Look through the listing below for the word "contacts" and copy every line where it occurs.

SUPPLIED DATA:
--- START ---

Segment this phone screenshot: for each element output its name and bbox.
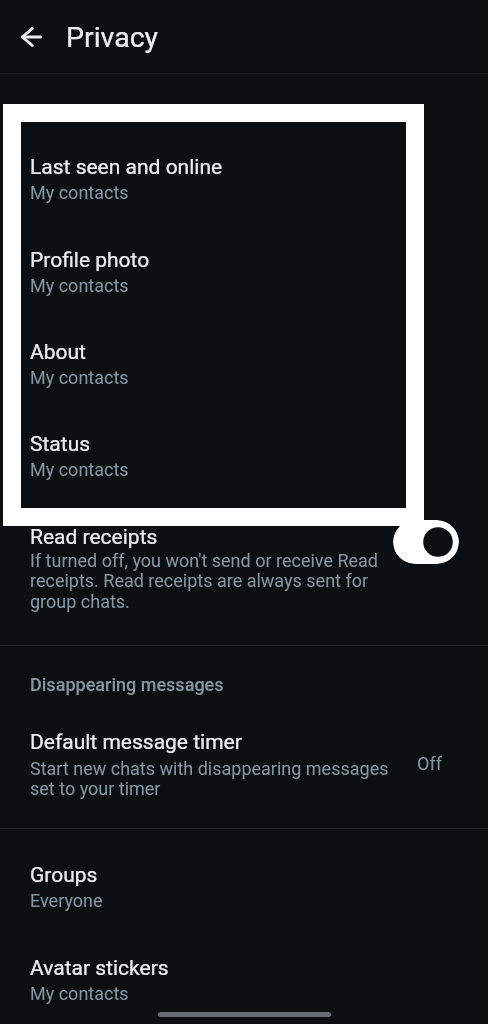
staticText: My contacts xyxy=(30,367,129,388)
button[interactable]: Status xyxy=(0,432,488,480)
staticText: Status xyxy=(30,432,91,457)
staticText: About xyxy=(30,340,86,365)
button[interactable]: Profile photo xyxy=(0,248,488,296)
staticText: If turned off, you won't send or receive… xyxy=(30,550,382,613)
staticText: Disappearing messages xyxy=(30,674,224,695)
staticText: My contacts xyxy=(30,983,129,1004)
staticText: Read receipts xyxy=(30,525,158,550)
staticText: Privacy xyxy=(66,21,159,54)
staticText: My contacts xyxy=(30,275,129,296)
button[interactable]: Back xyxy=(7,13,55,61)
staticText: My contacts xyxy=(30,182,129,203)
staticText: Start new chats with disappearing messag… xyxy=(30,758,395,800)
staticText: Off xyxy=(417,753,442,774)
staticText: Everyone xyxy=(30,890,103,911)
button[interactable]: Default message timer xyxy=(0,730,488,800)
button[interactable]: Avatar stickers xyxy=(0,956,488,1004)
button[interactable]: Read receipts xyxy=(0,525,488,613)
staticText: Default message timer xyxy=(30,730,242,755)
button[interactable]: Read receipts toggle xyxy=(393,520,459,564)
staticText: My contacts xyxy=(30,459,129,480)
button[interactable]: Groups xyxy=(0,863,488,911)
staticText: Last seen and online xyxy=(30,155,223,180)
staticText: Avatar stickers xyxy=(30,956,169,981)
button[interactable]: Last seen and online xyxy=(0,155,488,203)
staticText: Profile photo xyxy=(30,248,150,273)
button[interactable]: About xyxy=(0,340,488,388)
staticText: Groups xyxy=(30,863,98,888)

--- END ---

EXERCISE RESULT:
staticText: My contacts xyxy=(30,367,129,388)
staticText: My contacts xyxy=(30,983,129,1004)
staticText: My contacts xyxy=(30,275,129,296)
staticText: My contacts xyxy=(30,182,129,203)
staticText: My contacts xyxy=(30,459,129,480)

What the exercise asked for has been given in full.